In the records below, begin at the line that has "Describe the element at coordinates (436, 494)" and stop after the line that has "This screenshot has height=720, width=1345."; quote those lines verbatim and nothing more.

[Data shown Boundary: Start]

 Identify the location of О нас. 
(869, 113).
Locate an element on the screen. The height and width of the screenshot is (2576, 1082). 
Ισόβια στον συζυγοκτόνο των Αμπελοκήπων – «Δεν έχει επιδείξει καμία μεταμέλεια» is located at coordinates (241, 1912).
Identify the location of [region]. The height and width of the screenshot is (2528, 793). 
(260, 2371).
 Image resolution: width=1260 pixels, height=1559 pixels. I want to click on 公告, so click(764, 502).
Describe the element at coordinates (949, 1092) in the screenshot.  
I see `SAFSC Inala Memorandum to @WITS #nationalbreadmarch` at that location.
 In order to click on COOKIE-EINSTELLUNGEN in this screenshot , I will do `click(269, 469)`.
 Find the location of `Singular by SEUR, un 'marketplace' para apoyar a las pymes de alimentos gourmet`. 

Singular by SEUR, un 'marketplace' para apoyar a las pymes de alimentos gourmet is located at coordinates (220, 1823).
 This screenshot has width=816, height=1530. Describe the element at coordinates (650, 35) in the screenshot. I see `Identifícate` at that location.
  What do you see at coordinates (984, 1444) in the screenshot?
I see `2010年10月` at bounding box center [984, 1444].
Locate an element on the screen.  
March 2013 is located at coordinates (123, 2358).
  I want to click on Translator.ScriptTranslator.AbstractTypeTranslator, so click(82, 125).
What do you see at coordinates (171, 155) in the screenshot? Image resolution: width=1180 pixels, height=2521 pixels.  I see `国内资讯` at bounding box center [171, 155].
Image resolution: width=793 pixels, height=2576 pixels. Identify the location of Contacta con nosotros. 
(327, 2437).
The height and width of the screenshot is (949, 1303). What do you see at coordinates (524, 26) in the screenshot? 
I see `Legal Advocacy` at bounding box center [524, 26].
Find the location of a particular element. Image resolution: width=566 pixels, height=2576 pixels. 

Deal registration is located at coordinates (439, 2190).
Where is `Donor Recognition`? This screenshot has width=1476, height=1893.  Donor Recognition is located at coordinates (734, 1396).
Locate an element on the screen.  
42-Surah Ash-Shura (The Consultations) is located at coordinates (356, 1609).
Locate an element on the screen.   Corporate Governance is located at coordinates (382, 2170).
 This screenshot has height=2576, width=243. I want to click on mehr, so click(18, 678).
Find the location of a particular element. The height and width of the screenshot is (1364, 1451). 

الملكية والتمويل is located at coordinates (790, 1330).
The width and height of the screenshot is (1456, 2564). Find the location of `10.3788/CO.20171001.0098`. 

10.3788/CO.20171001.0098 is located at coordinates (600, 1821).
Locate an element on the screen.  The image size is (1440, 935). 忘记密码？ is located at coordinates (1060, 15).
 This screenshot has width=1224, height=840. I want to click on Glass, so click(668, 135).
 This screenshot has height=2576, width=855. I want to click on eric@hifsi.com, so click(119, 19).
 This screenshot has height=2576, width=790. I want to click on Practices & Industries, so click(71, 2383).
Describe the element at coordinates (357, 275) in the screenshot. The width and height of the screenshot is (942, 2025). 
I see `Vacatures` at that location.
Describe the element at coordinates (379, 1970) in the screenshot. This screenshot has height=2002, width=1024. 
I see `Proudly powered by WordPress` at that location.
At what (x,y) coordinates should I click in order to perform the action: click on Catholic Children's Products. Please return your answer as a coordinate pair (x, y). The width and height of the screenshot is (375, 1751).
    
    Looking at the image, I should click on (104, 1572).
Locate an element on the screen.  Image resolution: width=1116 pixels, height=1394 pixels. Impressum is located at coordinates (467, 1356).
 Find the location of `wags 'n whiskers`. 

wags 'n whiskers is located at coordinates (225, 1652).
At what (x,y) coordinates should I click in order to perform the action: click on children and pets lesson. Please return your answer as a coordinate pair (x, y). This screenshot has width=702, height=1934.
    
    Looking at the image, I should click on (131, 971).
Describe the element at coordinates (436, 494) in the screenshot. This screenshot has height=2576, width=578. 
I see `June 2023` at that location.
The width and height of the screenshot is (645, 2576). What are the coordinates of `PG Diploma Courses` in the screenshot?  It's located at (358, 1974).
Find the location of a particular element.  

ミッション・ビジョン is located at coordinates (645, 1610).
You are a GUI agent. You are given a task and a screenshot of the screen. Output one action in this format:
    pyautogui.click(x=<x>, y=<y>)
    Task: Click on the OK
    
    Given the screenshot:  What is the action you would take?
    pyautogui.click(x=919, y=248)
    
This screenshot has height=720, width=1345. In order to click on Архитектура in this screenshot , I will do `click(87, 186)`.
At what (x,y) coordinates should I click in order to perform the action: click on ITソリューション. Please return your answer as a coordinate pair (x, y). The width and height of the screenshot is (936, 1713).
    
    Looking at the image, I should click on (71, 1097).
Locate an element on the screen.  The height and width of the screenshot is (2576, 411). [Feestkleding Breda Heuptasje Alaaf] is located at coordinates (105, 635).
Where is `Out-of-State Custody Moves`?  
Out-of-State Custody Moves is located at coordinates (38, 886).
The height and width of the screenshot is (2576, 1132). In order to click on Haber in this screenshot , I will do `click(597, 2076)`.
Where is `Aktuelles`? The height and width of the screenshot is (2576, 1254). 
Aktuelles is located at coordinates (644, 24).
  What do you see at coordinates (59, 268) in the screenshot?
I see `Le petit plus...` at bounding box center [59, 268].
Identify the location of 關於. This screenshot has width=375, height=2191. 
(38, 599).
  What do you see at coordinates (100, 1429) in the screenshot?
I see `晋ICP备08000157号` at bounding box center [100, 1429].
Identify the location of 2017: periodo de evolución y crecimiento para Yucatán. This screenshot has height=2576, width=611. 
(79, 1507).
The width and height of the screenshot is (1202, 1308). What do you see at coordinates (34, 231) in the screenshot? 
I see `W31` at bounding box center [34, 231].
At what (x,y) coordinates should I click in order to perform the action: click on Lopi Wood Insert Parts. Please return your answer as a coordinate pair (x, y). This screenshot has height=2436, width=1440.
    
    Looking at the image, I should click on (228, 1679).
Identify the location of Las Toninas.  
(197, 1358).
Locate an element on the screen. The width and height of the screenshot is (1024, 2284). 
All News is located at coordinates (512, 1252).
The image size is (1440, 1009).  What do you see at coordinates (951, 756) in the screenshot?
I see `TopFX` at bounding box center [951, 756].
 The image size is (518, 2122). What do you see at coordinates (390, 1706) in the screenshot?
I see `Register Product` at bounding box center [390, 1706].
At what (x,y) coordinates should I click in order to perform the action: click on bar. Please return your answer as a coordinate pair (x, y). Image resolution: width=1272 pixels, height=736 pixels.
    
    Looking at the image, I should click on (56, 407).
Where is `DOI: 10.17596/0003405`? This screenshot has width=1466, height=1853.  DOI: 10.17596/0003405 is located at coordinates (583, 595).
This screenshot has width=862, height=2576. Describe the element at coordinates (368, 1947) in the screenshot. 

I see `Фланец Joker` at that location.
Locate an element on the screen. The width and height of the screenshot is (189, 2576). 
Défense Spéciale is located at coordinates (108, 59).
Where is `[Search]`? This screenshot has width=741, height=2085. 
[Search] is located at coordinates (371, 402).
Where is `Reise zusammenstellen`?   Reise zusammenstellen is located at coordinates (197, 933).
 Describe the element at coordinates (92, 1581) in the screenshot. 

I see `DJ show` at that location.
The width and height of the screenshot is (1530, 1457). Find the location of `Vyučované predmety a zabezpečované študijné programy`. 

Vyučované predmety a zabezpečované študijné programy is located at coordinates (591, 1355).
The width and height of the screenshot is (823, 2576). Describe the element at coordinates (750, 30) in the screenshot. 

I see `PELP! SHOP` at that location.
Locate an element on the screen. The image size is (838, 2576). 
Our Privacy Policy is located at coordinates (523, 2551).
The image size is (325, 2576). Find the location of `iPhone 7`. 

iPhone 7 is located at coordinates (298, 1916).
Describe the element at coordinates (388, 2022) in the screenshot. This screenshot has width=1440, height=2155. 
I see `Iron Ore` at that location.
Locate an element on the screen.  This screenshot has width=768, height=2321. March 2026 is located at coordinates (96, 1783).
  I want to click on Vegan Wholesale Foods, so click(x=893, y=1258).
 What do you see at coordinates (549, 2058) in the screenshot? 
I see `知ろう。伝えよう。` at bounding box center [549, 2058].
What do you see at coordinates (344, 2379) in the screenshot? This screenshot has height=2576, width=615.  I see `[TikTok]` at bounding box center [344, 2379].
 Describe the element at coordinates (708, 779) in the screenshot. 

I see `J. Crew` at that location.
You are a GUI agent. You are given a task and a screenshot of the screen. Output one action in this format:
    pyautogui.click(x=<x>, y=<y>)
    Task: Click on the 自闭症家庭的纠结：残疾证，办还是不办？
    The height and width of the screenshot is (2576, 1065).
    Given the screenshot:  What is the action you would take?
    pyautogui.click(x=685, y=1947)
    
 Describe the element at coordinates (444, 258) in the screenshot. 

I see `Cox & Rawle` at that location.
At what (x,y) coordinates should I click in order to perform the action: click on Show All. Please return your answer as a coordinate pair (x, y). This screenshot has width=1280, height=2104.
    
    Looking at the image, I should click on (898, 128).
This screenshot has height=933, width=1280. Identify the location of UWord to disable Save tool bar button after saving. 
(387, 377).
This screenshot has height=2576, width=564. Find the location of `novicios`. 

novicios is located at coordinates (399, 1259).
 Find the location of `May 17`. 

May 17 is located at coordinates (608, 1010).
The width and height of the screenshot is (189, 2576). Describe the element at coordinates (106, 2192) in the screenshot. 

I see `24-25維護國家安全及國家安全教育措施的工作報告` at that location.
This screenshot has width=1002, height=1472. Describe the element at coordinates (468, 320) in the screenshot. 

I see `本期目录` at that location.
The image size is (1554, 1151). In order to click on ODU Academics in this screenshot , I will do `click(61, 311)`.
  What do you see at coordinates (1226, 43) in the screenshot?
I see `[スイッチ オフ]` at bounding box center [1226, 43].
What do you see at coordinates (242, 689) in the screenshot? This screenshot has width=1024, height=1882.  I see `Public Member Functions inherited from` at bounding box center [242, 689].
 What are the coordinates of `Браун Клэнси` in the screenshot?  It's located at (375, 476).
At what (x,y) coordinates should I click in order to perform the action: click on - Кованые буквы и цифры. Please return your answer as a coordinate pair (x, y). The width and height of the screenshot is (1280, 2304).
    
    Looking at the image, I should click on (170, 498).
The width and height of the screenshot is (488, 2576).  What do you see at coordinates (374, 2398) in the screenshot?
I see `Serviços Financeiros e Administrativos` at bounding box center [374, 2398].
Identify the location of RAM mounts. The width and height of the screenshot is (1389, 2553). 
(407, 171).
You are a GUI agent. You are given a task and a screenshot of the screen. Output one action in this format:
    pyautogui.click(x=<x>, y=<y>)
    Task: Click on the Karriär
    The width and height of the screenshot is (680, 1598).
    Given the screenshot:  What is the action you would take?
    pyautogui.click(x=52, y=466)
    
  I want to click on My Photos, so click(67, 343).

[Data shown Boundary: End]

## Solved problem:
Describe the element at coordinates (436, 494) in the screenshot. This screenshot has height=2576, width=578. 
I see `June 2023` at that location.
The width and height of the screenshot is (645, 2576). What are the coordinates of `PG Diploma Courses` in the screenshot?  It's located at (358, 1974).
Find the location of a particular element.  

ミッション・ビジョン is located at coordinates (645, 1610).
You are a GUI agent. You are given a task and a screenshot of the screen. Output one action in this format:
    pyautogui.click(x=<x>, y=<y>)
    Task: Click on the OK
    
    Given the screenshot:  What is the action you would take?
    pyautogui.click(x=919, y=248)
    
This screenshot has height=720, width=1345. In order to click on Архитектура in this screenshot , I will do `click(87, 186)`.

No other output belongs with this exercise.